Rom, Mailand und Paris

Meine bevorzugte Bibliothek habe ich ja schon öfter gepriesen, weil es dort so viele französische und italienische Bücher im Original gibt und auch Neuerscheinungen relativ schnell ihren Weg dorthin finden. In den letzten Monaten habe ich einige interessante Druckwerke entdeckt…
Von Francesco Piccolo fiel mir zunächst Momenti di trascurabile infelicità in die Hände. Wollte man den Titel wörtlich übersetzen, käme so etwas wie „Momente unerheblichen Unglücklichseins“ heraus; das Buch ist eine Sammlung von Situationen, die den Autor unglücklich machen oder irgendwann unglücklich gemacht haben, teilweise sind es nur einzelne Sätze, teilweise längere Episoden von mehreren Seiten.

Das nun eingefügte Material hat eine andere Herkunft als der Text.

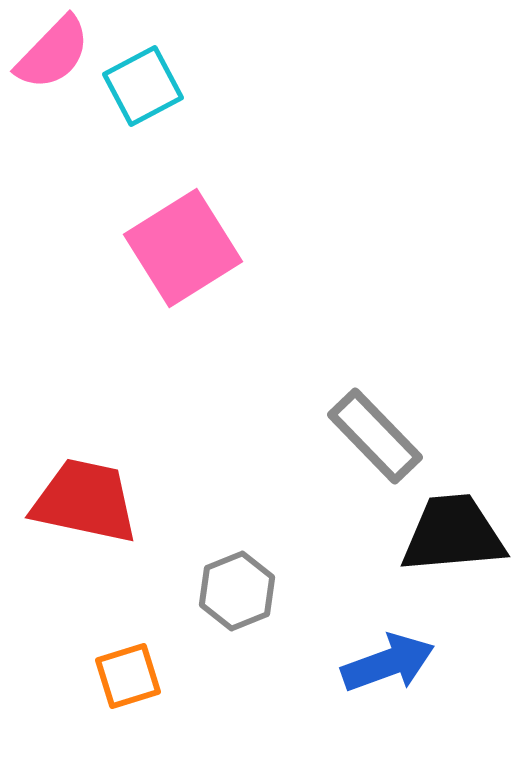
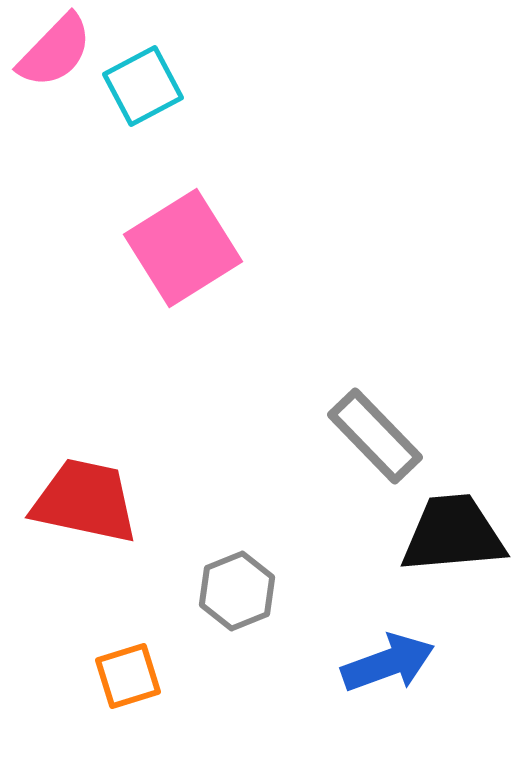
pink semicircle: moved 2 px right, 2 px up
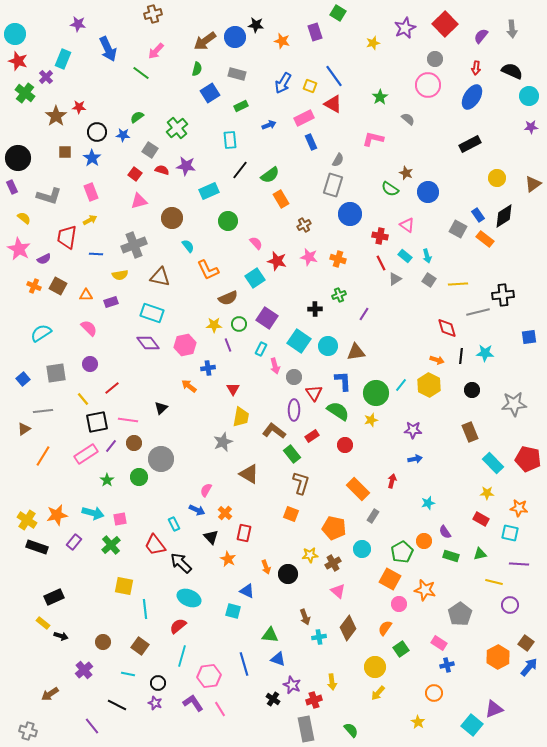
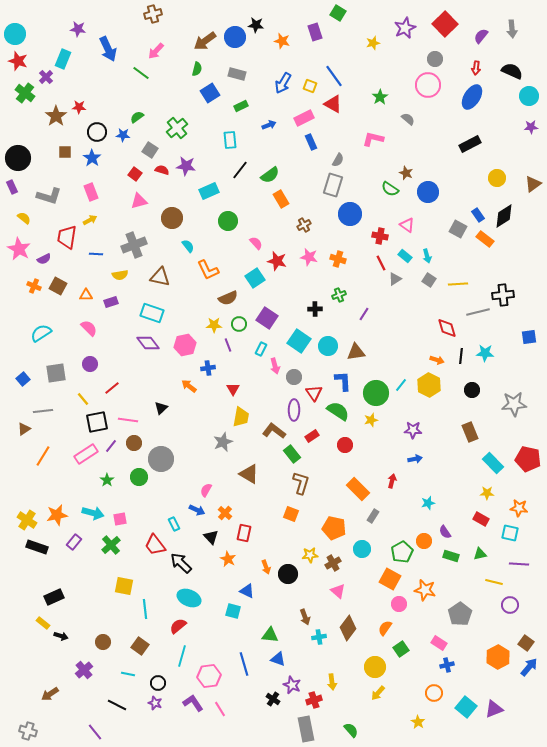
purple star at (78, 24): moved 5 px down
cyan square at (472, 725): moved 6 px left, 18 px up
purple line at (92, 726): moved 3 px right, 6 px down
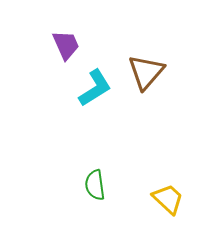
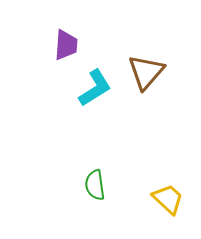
purple trapezoid: rotated 28 degrees clockwise
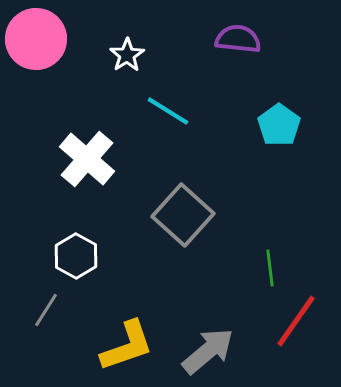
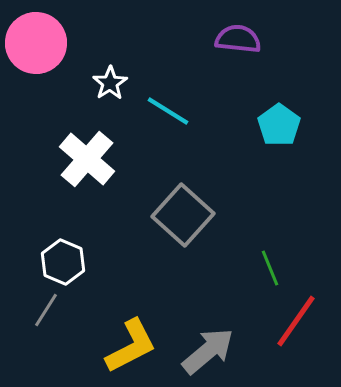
pink circle: moved 4 px down
white star: moved 17 px left, 28 px down
white hexagon: moved 13 px left, 6 px down; rotated 6 degrees counterclockwise
green line: rotated 15 degrees counterclockwise
yellow L-shape: moved 4 px right; rotated 8 degrees counterclockwise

Nachdem ich im Internet gelesen hatte, dass einige Jahre zuvor das Gegenstück Momenti di trascurabile felicità erschienen war, wollte ich das auch gern lesen und fand es in meiner Bibliothek auch, allerdings nur auf Deutsch, unter dem Titel Von Glücksmomenten (übersetzt von der inzwischen verstorbenen Birte Völker). Ich habe beide Bände gemocht, auch wenn es etwas verwirrend war, sie in zwei verschiedenen Sprachen zu lesen und ich mich in Rom nicht auskenne, wo sich viele der Episoden abspielen.
Noch ein Francesco: Francesco Recami. Auch von ihm habe ich zunächst eine Sammlung von Erzählungen gelesen, Piccola enciclopedia delle ossessioni. Da mir sein fieser Ton gefiel, wollte ich mehr und kenne inzwischen schon zwei seiner Romane, Il segreto di Angela und Gli scheletri nell‘armadio. Die Hauptpersonen sind die gleichen, die Bewohner eines bestimmten Hauses in Mailand, und es gibt noch mindestens ein weiteres Buch, das zu dieser Reihe gehört. Es handelt sich um haarsträubende Kriminalgeschichten mit überraschenden Wendungen und an Boshaftigkeit mangelt es auch in diesen Büchern nicht. Ins Deutsche scheint der Autor bisher nicht übersetzt zu sein – ich würde sagen, die des Italienischen nicht Mächtigen verpassen was.
Insgesamt lese ich weniger französische als italienische und deutsche Bücher, aber ab und zu kommt es schon vor. Gerade habe ich Re-vive l‘Empereur von Romain Puértolas in der Mache, was mir eine Art französische Antwort auf Er ist wieder da zu sein scheint – in diesem Falle ist „er“ Napoleon, der ebenfalls von den Toten aufersteht und feststellt, dass im heutigen Frankreich einiges schiefläuft. Er sucht den Präsidenten auf, um ihm einen Plan zur Bekämpfung des islamistischen Terrors zu unterbreiten, weiter bin ich aber noch nicht. Davor habe ich vom gleichen Autor La petite fille qui avait avalé un nuage grand comme la tour Eiffel gelesen – fantastisch, lustig und rührend. Monsieur Puértolas scheint in Deutschland nicht ganz unbekannt zu sein, vielleicht kennen ihn einige meiner Leser_innen schon länger als ich.
Nun muss ich aber zurück nach Paris, um zu erfahren, wie es mit Napoleon weitergeht!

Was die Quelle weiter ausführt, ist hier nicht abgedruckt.